__Exercise instructions__. Repeat each entry word for word; the images are not part of the copy.

(Items from a data source)

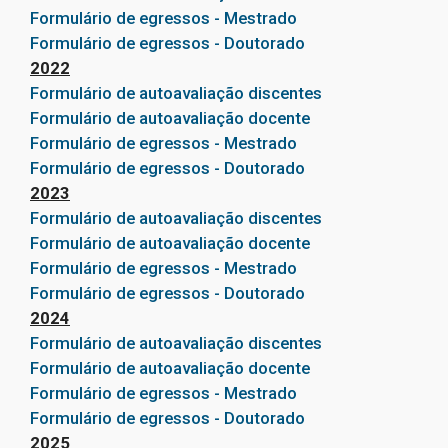
Formulário de egressos - Mestrado
Formulário de egressos - Doutorado
2022
Formulário de autoavaliação discentes
Formulário de autoavaliação docente
Formulário de egressos - Mestrado
Formulário de egressos - Doutorado
2023
Formulário de autoavaliação discentes
Formulário de autoavaliação docente
Formulário de egressos - Mestrado
Formulário de egressos - Doutorado
2024
Formulário de autoavaliação discentes
Formulário de autoavaliação docente
Formulário de egressos - Mestrado
Formulário de egressos - Doutorado
2025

__Written response__.
Formulário de egressos - Mestrado
Formulário de egressos - Doutorado
2022
Formulário de autoavaliação discentes
Formulário de autoavaliação docente
Formulário de egressos - Mestrado
Formulário de egressos - Doutorado
2023
Formulário de autoavaliação discentes
Formulário de autoavaliação docente
Formulário de egressos - Mestrado
Formulário de egressos - Doutorado
2024
Formulário de autoavaliação discentes
Formulário de autoavaliação docente
Formulário de egressos - Mestrado
Formulário de egressos - Doutorado
2025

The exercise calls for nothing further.